Using Regular Expression, continuers were identified based on three criteria drawing on information stored mainly in the ‘Orthographic‘ and CA-like ‘Utterance‘ transcription:

  1. They had to be from the small set of backchannels shared across varieties of English, which includes five items: ‘mm’, ‘yeah’, ‘mhm’, and ‘uh-huh’ (cf. White 1989, Wong and Peters 2007, Rühlemann 2017); the (fifth) item ‘oh’ was not included, given its common function as a sequence-closing third (cf. Schegloff 2007).

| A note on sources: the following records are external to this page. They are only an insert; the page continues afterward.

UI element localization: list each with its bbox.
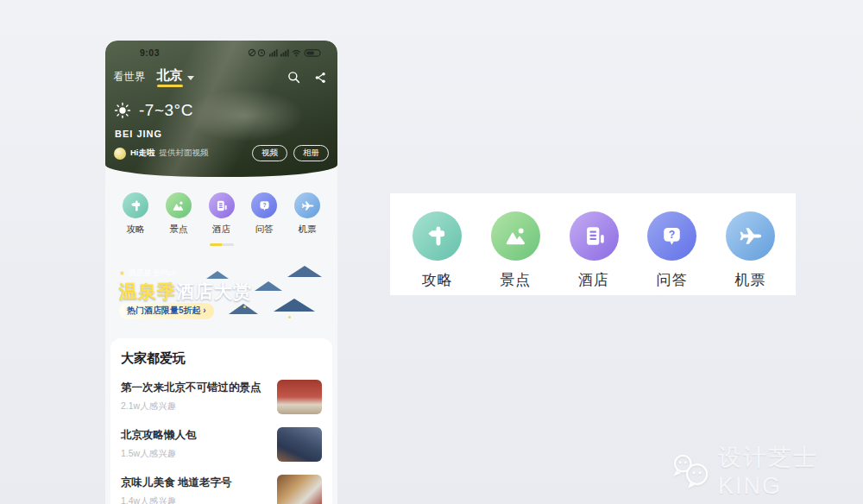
qa-icon-large (647, 211, 696, 261)
tab-city-beijing[interactable]: 北京 (157, 67, 183, 87)
flight-icon-large (726, 211, 775, 261)
provider-name: Hi走啦 (130, 148, 155, 159)
icon-detail-panel: 攻略 景点 酒店 问答 机票 (390, 193, 796, 295)
status-time: 9:03 (140, 47, 160, 58)
popular-item-2-thumbnail (277, 427, 322, 462)
popular-item-3[interactable]: 京味儿美食 地道老字号 1.4w人感兴趣 (121, 475, 322, 504)
flight-icon (294, 192, 320, 218)
hotel-icon-large (570, 211, 619, 261)
indicator-active (210, 243, 222, 246)
tab-world[interactable]: 看世界 (113, 70, 146, 85)
banner-tag: ★ 酒店星选Plus (119, 268, 176, 279)
wifi-icon (293, 50, 300, 54)
popular-item-1[interactable]: 第一次来北京不可错过的景点 2.1w人感兴趣 (121, 380, 322, 414)
nav-item-flight[interactable]: 机票 (294, 192, 320, 236)
guide-icon (123, 192, 148, 218)
watermark-text: 设计芝士KING (718, 442, 863, 500)
watermark: 设计芝士KING (671, 442, 863, 500)
guide-icon-large (413, 211, 462, 261)
popular-item-3-thumbnail (277, 475, 322, 504)
top-nav: 看世界 北京 (105, 58, 337, 87)
hotel-promo-banner[interactable]: ★ 酒店星选Plus 温泉季酒店大赏 热门酒店限量5折起 › (110, 261, 332, 327)
carousel-indicator (105, 243, 337, 246)
phone-nav-icon-row: 攻略 景点 酒店 问答 机票 (105, 177, 337, 236)
popular-item-2[interactable]: 北京攻略懒人包 1.5w人感兴趣 (121, 427, 322, 462)
panel-item-sights[interactable]: 景点 (491, 211, 540, 295)
album-button[interactable]: 相册 (293, 145, 329, 161)
page-canvas: 9:03 (0, 0, 863, 504)
panel-item-qa[interactable]: 问答 (647, 211, 696, 295)
video-button[interactable]: 视频 (252, 145, 287, 161)
temperature: -7~3°C (139, 101, 193, 120)
indicator-rest (222, 243, 234, 246)
provider-description: 提供封面视频 (160, 148, 209, 159)
banner-cta-pill[interactable]: 热门酒店限量5折起 › (119, 303, 214, 319)
hero-header: 9:03 (105, 41, 337, 177)
sights-icon-large (491, 211, 540, 261)
share-icon[interactable] (313, 71, 327, 85)
popular-item-1-thumbnail (277, 380, 322, 414)
phone-mockup: 9:03 (105, 41, 337, 504)
sights-icon (166, 192, 192, 218)
qa-icon (251, 192, 277, 218)
nav-item-guide[interactable]: 攻略 (123, 192, 148, 236)
wechat-logo-icon (671, 451, 711, 491)
panel-item-hotel[interactable]: 酒店 (570, 211, 619, 295)
popular-card: 大家都爱玩 第一次来北京不可错过的景点 2.1w人感兴趣 北京攻略懒人包 1.5… (110, 338, 332, 504)
weather-widget: -7~3°C (105, 87, 337, 120)
signal-icon (269, 49, 289, 56)
star-icon: ★ (119, 269, 125, 277)
nav-item-sights[interactable]: 景点 (166, 192, 192, 236)
chevron-down-icon[interactable] (187, 76, 194, 80)
provider-avatar (114, 148, 126, 160)
popular-card-title: 大家都爱玩 (121, 350, 322, 367)
panel-item-guide[interactable]: 攻略 (413, 211, 462, 295)
battery-icon (305, 49, 320, 56)
status-icons (248, 47, 327, 58)
nav-item-qa[interactable]: 问答 (251, 192, 277, 236)
banner-title: 温泉季酒店大赏 (119, 280, 252, 304)
active-tab-underline (157, 85, 183, 87)
panel-item-flight[interactable]: 机票 (726, 211, 775, 295)
sun-icon (114, 102, 131, 119)
search-icon[interactable] (287, 70, 301, 85)
city-english-name: BEI JING (105, 120, 337, 139)
hotel-icon (209, 192, 235, 218)
status-bar: 9:03 (105, 41, 337, 58)
cover-provider-row: Hi走啦 提供封面视频 视频 相册 (105, 139, 337, 161)
nav-item-hotel[interactable]: 酒店 (209, 192, 235, 236)
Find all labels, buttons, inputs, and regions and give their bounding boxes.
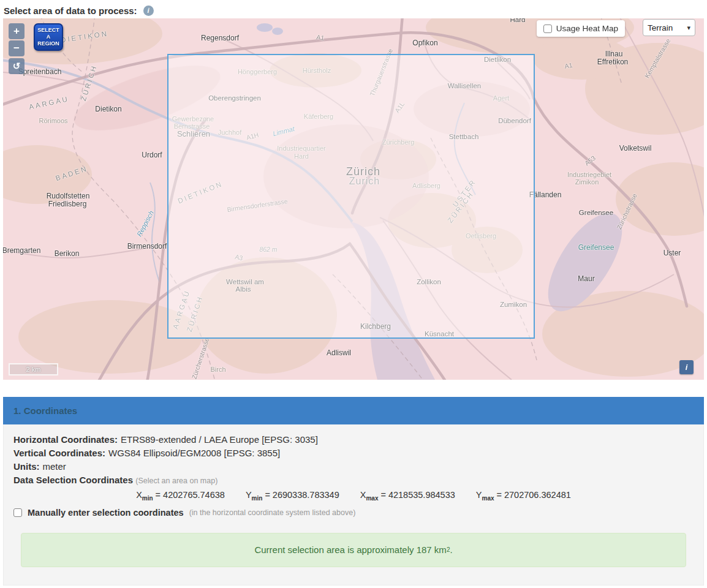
map-place-label: Reppisch [135, 209, 155, 238]
map-place-label: Uster [664, 249, 681, 257]
scale-bar: 2 km [9, 363, 58, 375]
manual-coordinates-note: (in the horizontal coordinate system lis… [189, 506, 356, 519]
map-canvas[interactable]: SpreitenbachDIETIKONZÜRICHAARGAUDietikon… [3, 18, 704, 380]
map-place-label: ZÜRICH [80, 64, 98, 102]
map-place-label: Zimikon [575, 178, 599, 186]
page-header: Select area of data to process: i [0, 0, 707, 18]
map-place-label: A53 [583, 154, 597, 167]
map-place-label: Greifensee [579, 209, 613, 216]
coordinates-panel: 1. Coordinates Horizontal Coordinates:ET… [3, 397, 704, 586]
usage-heatmap-label: Usage Heat Map [556, 24, 618, 33]
selection-area-text: Current selection area is approximately … [254, 545, 446, 555]
data-selection-note: (Select an area on map) [135, 477, 217, 485]
map-place-label: Opfikon [412, 39, 437, 47]
map-place-label: Volketswil [619, 144, 652, 153]
xmax-coordinate: Xmax=4218535.984533 [360, 490, 455, 500]
map-place-label: Dietikon [95, 105, 121, 113]
map-place-label: Berikon [55, 249, 80, 258]
map-info-button[interactable]: i [679, 360, 694, 374]
xmin-value: 4202765.74638 [163, 490, 225, 500]
manual-coordinates-checkbox[interactable] [13, 508, 22, 517]
map-place-label: Effretikon [597, 58, 628, 66]
basemap-select[interactable]: Terrain ▾ [643, 19, 695, 36]
map-place-label: Birmensdorf [127, 242, 167, 251]
vertical-coordinates-row: Vertical Coordinates:WGS84 Ellipsoid/EGM… [13, 447, 694, 460]
selection-rectangle[interactable] [167, 54, 535, 339]
map-place-label: Illnau [605, 50, 623, 58]
units-value: meter [43, 461, 66, 472]
data-selection-row: Data Selection Coordinates (Select an ar… [13, 473, 694, 488]
map-place-label: Greifensee [578, 243, 614, 252]
map-place-label: BADEN [55, 165, 89, 182]
map-place-label: Spreitenbach [18, 67, 62, 76]
ymax-coordinate: Ymax=2702706.362481 [476, 490, 571, 500]
map-place-label: Industriegebiet [567, 171, 611, 178]
chevron-down-icon: ▾ [687, 24, 690, 32]
map-place-label: A1 [316, 33, 325, 42]
ymax-value: 2702706.362481 [504, 490, 571, 500]
map-place-label: Friedlisberg [48, 200, 87, 208]
map-place-label: Urdorf [142, 151, 162, 159]
map-place-label: AARGAU [28, 95, 70, 111]
zoom-in-button[interactable]: + [9, 23, 25, 39]
info-icon[interactable]: i [143, 6, 154, 16]
map-place-label: Regensdorf [201, 34, 239, 42]
select-region-button[interactable]: SELECT A REGION [34, 23, 63, 51]
manual-coordinates-label: Manually enter selection coordinates [28, 506, 184, 519]
selection-area-suffix: . [450, 545, 452, 555]
select-region-label-line3: REGION [35, 40, 62, 47]
data-selection-label: Data Selection Coordinates [13, 475, 133, 485]
map-place-label: Maur [578, 274, 594, 283]
selection-coordinates: Xmin=4202765.74638 Ymin=2690338.783349 X… [13, 488, 694, 506]
map-place-label: Zürichstrasse [615, 192, 638, 230]
horizontal-coordinates-row: Horizontal Coordinates:ETRS89-extended /… [13, 433, 694, 447]
ymin-value: 2690338.783349 [273, 490, 339, 500]
horizontal-coordinates-label: Horizontal Coordinates: [13, 434, 118, 445]
coordinates-panel-header: 1. Coordinates [3, 397, 704, 424]
map-place-label: Rudolfstetten [47, 192, 90, 200]
vertical-coordinates-label: Vertical Coordinates: [13, 448, 105, 458]
horizontal-coordinates-value: ETRS89-extended / LAEA Europe [EPSG: 303… [121, 434, 318, 445]
map-place-label: Birch [210, 366, 225, 373]
vertical-coordinates-value: WGS84 Ellipsoid/EGM2008 [EPSG: 3855] [108, 448, 280, 458]
map-place-label: Kemptalstrasse [643, 37, 672, 80]
ymin-coordinate: Ymin=2690338.783349 [246, 490, 339, 500]
map-place-label: Adliswil [327, 349, 351, 357]
manual-coordinates-row: Manually enter selection coordinates (in… [13, 506, 694, 519]
select-region-label-line2: A [35, 34, 62, 40]
page-title: Select area of data to process: [4, 6, 137, 16]
usage-heatmap-control: Usage Heat Map [537, 20, 625, 37]
basemap-selected-value: Terrain [648, 23, 673, 32]
map-place-label: Hard [510, 18, 526, 23]
units-label: Units: [13, 461, 40, 472]
map-place-label: A1 [564, 61, 573, 70]
xmin-coordinate: Xmin=4202765.74638 [136, 490, 225, 500]
map-place-label: Zürcherstrasse [190, 337, 210, 380]
map-place-label: Bremgarten [3, 246, 40, 255]
units-row: Units:meter [13, 460, 694, 473]
map-place-label: Rörimoos [39, 117, 67, 124]
zoom-out-button[interactable]: − [9, 40, 25, 56]
selection-area-alert: Current selection area is approximately … [21, 533, 686, 567]
reset-view-button[interactable]: ↺ [9, 58, 25, 74]
coordinates-panel-body: Horizontal Coordinates:ETRS89-extended /… [3, 424, 704, 586]
map-place-label: DIETIKON [60, 30, 108, 44]
xmax-value: 4218535.984533 [388, 490, 455, 500]
select-region-label-line1: SELECT [35, 27, 62, 34]
usage-heatmap-checkbox[interactable] [543, 24, 552, 33]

  2. These backchannels were, however, not treated as continuers if, as shown in the CA-style transcription in ‘Utterance‘, they were spoken with greater-than-usual paralinguistic activity; e.g. a ‘yeah’ involving ↑ (high pitch), ↓ (low pitch), ¿ (half rise), ? (rise), £ (smiley voice), # (creaky voice), ≈ (tremulous voice), or capitalization (intensity) is likely not to serve as a mere continuer as it displays Goodwin’s (1986b, 211) ‘elaborated participation display’.

  3. Continuers are brief: durations for high-frequent continuers in Peters and Wong (2015) are <500 ms, the median duration in the study by Young and Lee (2004) is 390 ms in a range of 240–3,190 ms. So the third criterion was a duration of <1,000 ms.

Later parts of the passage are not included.